REQUIRED ACTION: Below are entries with pictures among them; reproduce exactly, and only, the lines from the one containing "empresas mediante contratos de aprendizaje." down to the one containing "soweit das Auge reicht", without the pictures.

AVAILABLE RECORDS:

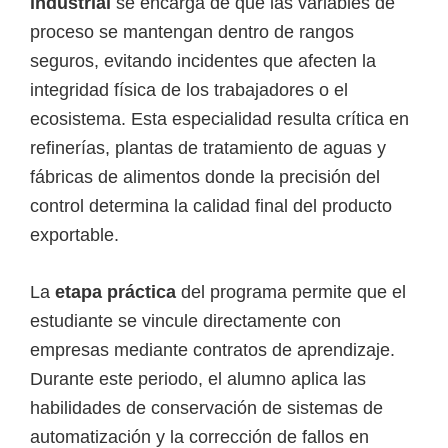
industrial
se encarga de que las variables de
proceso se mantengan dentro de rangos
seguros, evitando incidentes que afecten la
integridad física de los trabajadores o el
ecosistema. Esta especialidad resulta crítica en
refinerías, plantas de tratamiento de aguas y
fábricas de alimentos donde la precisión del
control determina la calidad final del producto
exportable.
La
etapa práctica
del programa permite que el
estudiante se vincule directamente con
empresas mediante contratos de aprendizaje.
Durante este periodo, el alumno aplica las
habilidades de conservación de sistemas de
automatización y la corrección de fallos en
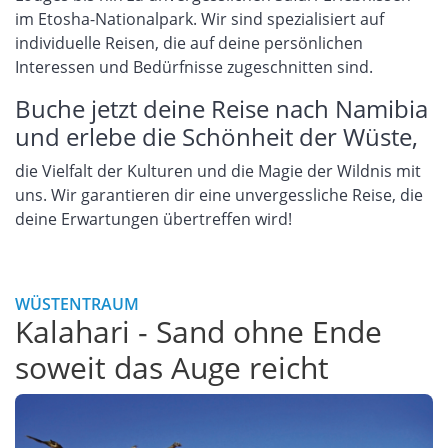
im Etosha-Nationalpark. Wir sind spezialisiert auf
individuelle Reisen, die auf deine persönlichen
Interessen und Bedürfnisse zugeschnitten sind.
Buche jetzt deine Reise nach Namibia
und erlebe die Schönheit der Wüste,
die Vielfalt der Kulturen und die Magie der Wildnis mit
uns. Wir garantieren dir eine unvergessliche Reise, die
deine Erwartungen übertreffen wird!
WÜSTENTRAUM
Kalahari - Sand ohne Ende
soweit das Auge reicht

* * *

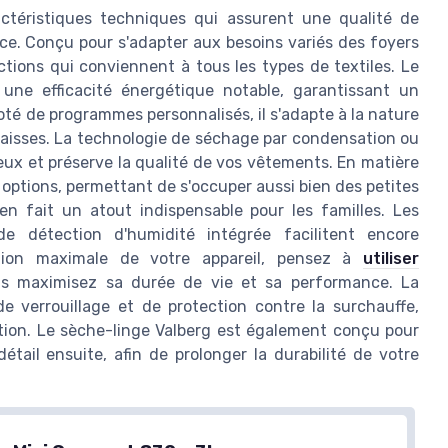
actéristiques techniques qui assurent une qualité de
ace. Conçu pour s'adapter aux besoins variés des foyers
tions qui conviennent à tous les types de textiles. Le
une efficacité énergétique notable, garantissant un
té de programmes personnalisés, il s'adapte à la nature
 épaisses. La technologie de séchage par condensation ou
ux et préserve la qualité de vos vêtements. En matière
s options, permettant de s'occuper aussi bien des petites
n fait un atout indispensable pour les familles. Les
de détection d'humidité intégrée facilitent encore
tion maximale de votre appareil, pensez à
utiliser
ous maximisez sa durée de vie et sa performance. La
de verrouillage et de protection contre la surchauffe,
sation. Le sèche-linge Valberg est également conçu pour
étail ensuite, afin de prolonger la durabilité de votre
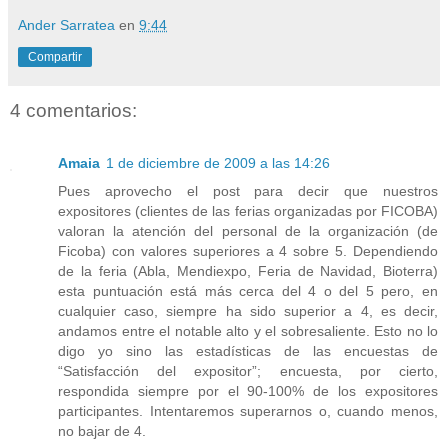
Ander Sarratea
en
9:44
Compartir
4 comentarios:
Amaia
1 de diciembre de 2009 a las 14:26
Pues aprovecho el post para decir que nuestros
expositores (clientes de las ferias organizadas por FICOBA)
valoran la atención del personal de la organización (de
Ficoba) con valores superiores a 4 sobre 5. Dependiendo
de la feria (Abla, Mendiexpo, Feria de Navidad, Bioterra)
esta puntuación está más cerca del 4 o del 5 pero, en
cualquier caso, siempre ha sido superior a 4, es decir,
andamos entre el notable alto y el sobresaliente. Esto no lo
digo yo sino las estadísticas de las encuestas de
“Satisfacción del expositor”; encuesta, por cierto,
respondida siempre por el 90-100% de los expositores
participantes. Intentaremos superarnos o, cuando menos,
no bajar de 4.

WRITTEN RESPONSE:
empresas mediante contratos de aprendizaje.
Durante este periodo, el alumno aplica las
habilidades de conservación de sistemas de
automatización y la corrección de fallos en
im Etosha-Nationalpark. Wir sind spezialisiert auf
individuelle Reisen, die auf deine persönlichen
Interessen und Bedürfnisse zugeschnitten sind.
Buche jetzt deine Reise nach Namibia
und erlebe die Schönheit der Wüste,
die Vielfalt der Kulturen und die Magie der Wildnis mit
uns. Wir garantieren dir eine unvergessliche Reise, die
deine Erwartungen übertreffen wird!
WÜSTENTRAUM
Kalahari - Sand ohne Ende
soweit das Auge reicht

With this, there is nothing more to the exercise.